Baking – Can vegetable juices stop bread from rising

baking

I used vegetables juice for the additional liquid ingredients in milk bread, and it didn't rise. I think there is something in vegetables juice that killed the fermentation of dough.

This is a study, a food experiment. I used radish, mustard green, ginger, onion, garlic, beans, tomato, squash, eggplant, winged beans, winter melon, bitter melon, mexican turnip, and sponge gourd juice. The first step that we did was, we mixed first the yeast, milk and the juice. After mixing all the ingredients the dough become sticky, and it didn't rise.
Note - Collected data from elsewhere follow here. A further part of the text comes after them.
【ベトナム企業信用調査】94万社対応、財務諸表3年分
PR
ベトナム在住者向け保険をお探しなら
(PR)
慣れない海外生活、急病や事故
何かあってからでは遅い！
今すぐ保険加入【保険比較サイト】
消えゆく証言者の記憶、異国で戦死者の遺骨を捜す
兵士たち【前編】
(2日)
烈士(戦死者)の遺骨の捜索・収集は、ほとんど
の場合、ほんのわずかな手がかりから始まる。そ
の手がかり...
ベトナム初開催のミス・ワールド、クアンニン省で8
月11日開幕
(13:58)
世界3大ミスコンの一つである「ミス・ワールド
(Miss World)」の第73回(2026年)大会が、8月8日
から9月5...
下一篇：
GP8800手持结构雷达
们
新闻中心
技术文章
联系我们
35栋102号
In our first trial, we have done it right by using the extract of vegetables. And in our 2nd trial, we used the process of juicing, we actually use a juicer to get all the juice. and after all, the juice had an effect in our dough.

Best Answer

I wish that I knew whether you are trying to make a hokkaido milk bread, or an Ayurvedic-bread-bomb with a basic white bread recipe...like this :http://www.vegrecipesofindia.com/white-bread-easy-white-bread/

I am going to answer this like you're making a more nutrient-dense plain white bread.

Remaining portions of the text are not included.